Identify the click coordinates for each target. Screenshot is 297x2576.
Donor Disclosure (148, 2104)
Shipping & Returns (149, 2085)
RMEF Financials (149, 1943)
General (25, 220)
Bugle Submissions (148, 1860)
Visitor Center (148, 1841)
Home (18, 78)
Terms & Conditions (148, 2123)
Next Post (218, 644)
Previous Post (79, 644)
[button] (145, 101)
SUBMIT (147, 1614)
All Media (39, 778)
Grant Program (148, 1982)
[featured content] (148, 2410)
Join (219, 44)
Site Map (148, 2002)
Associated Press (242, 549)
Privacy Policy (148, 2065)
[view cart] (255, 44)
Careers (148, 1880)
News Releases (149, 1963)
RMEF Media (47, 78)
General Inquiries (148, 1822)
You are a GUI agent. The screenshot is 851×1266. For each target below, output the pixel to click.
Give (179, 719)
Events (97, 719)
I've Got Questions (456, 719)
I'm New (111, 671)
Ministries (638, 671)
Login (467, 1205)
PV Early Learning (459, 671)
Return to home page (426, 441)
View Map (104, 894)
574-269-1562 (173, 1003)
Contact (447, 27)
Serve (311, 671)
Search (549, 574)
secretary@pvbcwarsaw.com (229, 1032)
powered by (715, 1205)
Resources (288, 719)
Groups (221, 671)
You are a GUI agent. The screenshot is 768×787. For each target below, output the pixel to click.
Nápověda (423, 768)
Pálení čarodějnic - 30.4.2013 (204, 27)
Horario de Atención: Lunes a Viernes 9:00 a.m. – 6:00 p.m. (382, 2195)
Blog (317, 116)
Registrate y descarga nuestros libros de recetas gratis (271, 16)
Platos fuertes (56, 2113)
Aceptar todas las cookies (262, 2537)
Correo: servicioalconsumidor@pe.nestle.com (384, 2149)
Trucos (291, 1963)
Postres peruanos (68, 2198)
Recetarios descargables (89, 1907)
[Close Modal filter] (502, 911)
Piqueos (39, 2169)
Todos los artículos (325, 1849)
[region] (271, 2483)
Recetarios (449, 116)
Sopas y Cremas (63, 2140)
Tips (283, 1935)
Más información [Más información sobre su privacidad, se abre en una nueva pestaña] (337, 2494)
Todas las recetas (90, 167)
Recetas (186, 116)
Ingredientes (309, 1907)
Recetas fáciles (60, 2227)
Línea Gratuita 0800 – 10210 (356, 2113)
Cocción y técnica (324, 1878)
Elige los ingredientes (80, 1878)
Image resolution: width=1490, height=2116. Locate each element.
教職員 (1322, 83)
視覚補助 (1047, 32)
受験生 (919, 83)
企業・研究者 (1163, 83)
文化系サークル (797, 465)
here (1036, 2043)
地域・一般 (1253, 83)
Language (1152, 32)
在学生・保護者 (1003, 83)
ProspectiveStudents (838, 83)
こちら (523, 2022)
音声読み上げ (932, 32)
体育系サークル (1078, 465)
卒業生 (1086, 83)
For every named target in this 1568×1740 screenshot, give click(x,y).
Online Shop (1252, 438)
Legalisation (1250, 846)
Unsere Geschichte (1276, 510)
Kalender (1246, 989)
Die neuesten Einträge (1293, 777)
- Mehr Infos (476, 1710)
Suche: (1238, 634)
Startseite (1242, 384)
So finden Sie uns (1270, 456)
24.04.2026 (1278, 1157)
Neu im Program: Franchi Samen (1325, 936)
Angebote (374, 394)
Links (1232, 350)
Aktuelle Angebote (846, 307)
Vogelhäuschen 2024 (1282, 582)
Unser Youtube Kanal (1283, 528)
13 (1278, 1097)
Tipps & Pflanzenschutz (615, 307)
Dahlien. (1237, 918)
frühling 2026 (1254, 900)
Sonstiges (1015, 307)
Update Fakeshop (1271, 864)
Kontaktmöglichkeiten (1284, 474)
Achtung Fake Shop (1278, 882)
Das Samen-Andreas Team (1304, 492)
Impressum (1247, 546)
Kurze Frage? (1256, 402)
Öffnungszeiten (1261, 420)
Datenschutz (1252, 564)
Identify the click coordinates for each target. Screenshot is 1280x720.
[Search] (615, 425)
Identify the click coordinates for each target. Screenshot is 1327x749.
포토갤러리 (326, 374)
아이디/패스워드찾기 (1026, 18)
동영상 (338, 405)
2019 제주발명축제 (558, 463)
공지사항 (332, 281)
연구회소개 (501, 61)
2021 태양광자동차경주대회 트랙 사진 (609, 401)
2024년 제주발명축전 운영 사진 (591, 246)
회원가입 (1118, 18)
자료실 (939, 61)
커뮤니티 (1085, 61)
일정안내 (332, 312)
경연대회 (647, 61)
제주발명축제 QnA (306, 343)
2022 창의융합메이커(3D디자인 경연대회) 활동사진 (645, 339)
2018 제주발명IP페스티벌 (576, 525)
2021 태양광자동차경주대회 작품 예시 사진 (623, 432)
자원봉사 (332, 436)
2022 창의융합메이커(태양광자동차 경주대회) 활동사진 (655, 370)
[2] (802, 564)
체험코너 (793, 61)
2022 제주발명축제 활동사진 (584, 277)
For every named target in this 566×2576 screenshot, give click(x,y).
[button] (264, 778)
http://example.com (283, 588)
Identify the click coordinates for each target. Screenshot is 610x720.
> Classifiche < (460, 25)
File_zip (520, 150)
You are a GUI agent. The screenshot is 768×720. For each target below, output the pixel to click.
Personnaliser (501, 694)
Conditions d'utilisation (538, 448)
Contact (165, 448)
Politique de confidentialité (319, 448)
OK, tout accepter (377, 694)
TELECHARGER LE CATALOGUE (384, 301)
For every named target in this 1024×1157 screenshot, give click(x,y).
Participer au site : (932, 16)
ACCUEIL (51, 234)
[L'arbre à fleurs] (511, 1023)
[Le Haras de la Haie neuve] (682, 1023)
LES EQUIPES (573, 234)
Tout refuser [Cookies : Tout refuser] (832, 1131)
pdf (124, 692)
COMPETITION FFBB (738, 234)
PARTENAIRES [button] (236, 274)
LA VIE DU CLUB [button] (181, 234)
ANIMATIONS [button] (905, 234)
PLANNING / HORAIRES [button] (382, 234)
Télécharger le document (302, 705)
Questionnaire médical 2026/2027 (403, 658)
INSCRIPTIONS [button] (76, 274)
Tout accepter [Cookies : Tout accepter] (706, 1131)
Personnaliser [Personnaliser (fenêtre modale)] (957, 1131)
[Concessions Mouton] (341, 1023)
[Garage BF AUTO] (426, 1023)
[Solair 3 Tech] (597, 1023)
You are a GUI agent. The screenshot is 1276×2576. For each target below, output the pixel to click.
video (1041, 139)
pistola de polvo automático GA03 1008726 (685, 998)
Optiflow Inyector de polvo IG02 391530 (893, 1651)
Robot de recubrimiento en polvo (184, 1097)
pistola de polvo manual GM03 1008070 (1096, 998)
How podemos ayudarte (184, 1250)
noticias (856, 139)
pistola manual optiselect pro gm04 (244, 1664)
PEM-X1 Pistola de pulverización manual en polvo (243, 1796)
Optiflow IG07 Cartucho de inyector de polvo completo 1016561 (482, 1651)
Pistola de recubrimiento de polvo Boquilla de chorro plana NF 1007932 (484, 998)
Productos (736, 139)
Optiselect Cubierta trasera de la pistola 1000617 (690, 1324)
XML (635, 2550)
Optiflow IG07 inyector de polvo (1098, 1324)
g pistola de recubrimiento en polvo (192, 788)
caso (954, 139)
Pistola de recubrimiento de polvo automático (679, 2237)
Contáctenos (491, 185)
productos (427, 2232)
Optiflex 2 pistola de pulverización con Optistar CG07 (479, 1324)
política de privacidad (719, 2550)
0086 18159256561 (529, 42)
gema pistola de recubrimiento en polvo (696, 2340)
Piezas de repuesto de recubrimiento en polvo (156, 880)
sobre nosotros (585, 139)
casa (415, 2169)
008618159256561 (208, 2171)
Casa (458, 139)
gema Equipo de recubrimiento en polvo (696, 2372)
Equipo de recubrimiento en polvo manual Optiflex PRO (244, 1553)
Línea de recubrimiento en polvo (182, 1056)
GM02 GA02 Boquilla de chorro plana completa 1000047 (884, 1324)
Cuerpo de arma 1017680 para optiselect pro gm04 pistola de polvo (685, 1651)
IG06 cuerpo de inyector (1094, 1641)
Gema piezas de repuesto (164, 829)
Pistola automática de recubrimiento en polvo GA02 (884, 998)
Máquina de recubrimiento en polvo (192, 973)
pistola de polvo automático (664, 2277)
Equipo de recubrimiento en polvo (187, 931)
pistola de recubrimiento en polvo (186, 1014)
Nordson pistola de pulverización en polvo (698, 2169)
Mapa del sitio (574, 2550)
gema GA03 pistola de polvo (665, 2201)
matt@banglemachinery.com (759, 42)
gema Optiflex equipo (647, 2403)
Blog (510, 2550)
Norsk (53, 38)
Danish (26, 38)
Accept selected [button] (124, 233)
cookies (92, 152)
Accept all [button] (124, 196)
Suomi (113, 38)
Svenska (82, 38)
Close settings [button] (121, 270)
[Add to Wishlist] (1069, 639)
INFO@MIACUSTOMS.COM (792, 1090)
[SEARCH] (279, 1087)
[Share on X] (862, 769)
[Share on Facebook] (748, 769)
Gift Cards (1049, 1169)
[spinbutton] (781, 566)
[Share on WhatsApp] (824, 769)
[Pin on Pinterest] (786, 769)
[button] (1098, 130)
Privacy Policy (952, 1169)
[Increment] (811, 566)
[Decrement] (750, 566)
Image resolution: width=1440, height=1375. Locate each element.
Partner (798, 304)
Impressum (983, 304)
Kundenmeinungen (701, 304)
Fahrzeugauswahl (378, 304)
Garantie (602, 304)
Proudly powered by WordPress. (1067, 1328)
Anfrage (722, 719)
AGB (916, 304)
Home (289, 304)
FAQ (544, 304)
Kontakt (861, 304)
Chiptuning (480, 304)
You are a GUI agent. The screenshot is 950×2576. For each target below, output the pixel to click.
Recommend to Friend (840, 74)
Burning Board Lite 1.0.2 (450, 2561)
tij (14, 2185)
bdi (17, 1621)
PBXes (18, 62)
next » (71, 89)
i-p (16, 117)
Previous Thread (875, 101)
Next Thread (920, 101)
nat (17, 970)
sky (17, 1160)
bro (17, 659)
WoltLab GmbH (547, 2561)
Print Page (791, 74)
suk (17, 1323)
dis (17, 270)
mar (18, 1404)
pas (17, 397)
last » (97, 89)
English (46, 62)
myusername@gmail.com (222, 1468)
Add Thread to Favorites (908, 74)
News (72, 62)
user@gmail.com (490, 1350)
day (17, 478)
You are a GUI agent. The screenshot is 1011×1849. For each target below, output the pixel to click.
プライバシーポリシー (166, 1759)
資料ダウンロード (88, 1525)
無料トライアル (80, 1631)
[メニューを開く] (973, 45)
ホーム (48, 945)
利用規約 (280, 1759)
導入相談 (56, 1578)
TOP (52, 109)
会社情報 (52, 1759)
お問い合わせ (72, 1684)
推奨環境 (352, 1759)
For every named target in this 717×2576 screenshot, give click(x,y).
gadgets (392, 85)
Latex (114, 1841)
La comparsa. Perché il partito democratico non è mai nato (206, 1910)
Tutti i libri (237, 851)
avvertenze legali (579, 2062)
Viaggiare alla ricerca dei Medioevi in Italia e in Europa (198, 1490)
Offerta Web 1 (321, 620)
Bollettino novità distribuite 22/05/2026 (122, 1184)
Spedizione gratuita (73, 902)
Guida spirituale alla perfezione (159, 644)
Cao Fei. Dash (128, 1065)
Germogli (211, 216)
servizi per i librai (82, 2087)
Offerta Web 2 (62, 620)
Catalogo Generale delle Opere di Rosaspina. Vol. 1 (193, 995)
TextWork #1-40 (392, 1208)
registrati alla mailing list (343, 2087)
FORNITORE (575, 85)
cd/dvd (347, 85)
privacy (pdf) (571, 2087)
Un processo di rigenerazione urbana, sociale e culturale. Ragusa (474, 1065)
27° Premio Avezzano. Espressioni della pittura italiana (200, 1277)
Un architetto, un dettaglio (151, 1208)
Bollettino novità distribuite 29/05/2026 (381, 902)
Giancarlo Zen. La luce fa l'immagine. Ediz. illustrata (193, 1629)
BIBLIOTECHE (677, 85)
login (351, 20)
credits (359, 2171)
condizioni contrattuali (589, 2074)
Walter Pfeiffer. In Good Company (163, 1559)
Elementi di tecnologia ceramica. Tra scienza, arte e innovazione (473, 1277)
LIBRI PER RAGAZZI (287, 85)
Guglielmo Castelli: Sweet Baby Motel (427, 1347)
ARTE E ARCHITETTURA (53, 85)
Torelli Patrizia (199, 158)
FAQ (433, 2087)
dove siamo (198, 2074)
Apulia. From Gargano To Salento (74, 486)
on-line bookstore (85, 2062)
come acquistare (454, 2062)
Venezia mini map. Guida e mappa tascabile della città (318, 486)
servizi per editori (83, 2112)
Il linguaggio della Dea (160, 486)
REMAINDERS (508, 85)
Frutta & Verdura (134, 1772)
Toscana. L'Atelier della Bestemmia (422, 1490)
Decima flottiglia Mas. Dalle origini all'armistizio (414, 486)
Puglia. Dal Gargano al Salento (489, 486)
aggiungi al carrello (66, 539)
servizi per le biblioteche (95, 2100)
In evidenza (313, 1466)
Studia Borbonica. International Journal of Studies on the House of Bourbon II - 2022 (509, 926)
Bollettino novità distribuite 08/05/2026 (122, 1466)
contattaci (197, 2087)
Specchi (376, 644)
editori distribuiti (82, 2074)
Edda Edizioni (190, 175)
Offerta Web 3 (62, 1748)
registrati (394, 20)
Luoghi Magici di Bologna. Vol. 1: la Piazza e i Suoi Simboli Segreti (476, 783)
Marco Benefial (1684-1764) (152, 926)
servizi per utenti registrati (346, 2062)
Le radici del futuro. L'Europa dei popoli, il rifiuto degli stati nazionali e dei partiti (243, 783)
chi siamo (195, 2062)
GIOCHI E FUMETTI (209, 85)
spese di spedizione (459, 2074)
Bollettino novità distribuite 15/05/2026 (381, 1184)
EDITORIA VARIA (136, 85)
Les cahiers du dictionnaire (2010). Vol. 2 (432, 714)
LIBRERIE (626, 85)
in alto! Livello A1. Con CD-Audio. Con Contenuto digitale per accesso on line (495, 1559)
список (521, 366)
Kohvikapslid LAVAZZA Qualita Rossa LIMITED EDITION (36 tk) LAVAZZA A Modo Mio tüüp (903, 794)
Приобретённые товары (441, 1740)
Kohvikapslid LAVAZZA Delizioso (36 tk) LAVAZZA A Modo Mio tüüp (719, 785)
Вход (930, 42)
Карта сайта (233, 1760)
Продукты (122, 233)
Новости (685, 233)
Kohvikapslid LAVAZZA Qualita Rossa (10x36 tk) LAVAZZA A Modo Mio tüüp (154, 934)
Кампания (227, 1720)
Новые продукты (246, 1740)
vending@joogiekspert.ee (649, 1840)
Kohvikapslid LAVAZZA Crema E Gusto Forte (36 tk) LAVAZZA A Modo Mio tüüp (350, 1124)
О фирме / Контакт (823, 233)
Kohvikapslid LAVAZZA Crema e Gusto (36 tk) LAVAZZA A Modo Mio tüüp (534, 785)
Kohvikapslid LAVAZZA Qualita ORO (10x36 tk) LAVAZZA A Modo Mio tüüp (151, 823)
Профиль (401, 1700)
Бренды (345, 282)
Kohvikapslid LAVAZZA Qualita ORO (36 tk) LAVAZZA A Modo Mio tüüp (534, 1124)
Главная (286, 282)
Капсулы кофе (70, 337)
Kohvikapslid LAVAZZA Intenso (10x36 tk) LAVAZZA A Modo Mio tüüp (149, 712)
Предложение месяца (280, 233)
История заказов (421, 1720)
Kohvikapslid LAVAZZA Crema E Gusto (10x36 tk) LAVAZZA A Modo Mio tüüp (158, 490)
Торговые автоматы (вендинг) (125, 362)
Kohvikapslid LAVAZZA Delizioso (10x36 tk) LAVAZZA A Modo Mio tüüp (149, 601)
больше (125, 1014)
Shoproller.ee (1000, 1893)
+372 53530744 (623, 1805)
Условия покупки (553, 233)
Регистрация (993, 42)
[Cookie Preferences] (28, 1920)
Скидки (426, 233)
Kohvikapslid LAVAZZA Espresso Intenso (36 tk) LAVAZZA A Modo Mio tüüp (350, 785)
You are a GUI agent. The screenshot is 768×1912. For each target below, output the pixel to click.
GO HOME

What to do
Looking at the data above, write out exactly the lines that start at the one containing "in alto! Livello" and end at the one containing "Кампания (227, 1720)"; include both and nothing beyond.

Output of the task
in alto! Livello A1. Con CD-Audio. Con Contenuto digitale per accesso on line (495, 1559)
список (521, 366)
Kohvikapslid LAVAZZA Qualita Rossa LIMITED EDITION (36 tk) LAVAZZA A Modo Mio tüüp (903, 794)
Приобретённые товары (441, 1740)
Kohvikapslid LAVAZZA Delizioso (36 tk) LAVAZZA A Modo Mio tüüp (719, 785)
Вход (930, 42)
Карта сайта (233, 1760)
Продукты (122, 233)
Новости (685, 233)
Kohvikapslid LAVAZZA Qualita Rossa (10x36 tk) LAVAZZA A Modo Mio tüüp (154, 934)
Кампания (227, 1720)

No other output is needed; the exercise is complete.